Jonno was sitting up. He had been close to sleep. He shouldn't have driven back from Marbella twice he had seen a man crossing the street ahead of him and swerved late. Should have had a taxi back up the hill and walked the rest. There had been laughter and giggles and they'd pretty much fallen still half dressed on to the bed.
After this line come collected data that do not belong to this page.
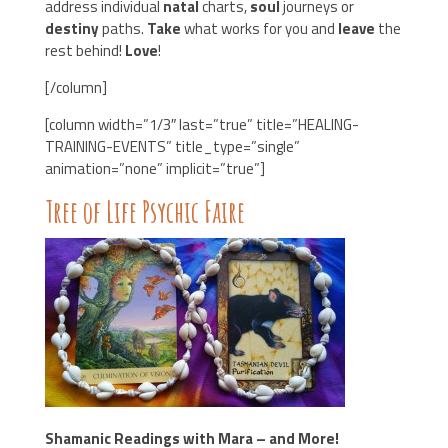
address individual
natal
charts,
soul
journeys or
destiny
paths.
Take
what works for you and
leave
the
rest behind!
Love
!
[/column]
[column width=”1/3″ last=”true” title=”HEALING-
TRAINING-EVENTS” title_type=”single”
animation=”none” implicit=”true”]
Tree of Life Psychic Faire
Shamanic Readings with Mara – and More!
There'd been some fumbling, then a sort of understanding and they'd drifted off.
He said, 'I don't think rats snore.'
He could have sworn he'd heard the type of grunt that came with snoring, and then a sudden movement before the silence returned. What to do? He could phone the police, except it was past two in the morning and he spoke no Spanish beyond a couple of tourist pleasantries. He could turn over, mutter something to Posie about the wind in the eaves, then lie all night with his ears cocked. Neither was acceptable.
'I'd better take a look,' he said.
He switched on the bedside light and slid out of bed. She had a hand on his arm but he pushed it away. He was still part drunk. Perhaps he'd been mistaken. He bloody hoped so. He wore his boxers, and heard her whisper, 'Be careful,' as he went into the hall. From the coatstand he took the heaviest stick he could find, and put the light on over the stairs. He started up them.
At the top he eased the door open. He went inside. He saw the shoulders and head of a big man sitting on a chair, and then his toes met the soft shape of a sleeping bag. He reached for the light switch it would have been to the left of the doorway. His hand was caught. He swung round and had the stick up and- The movement was blocked and the stick clattered down. He felt a scream welling in his throat. He tried to writhe free but the grip was tighter. 'Don't fucking try anything or I'll break you,' a voice said in his ear.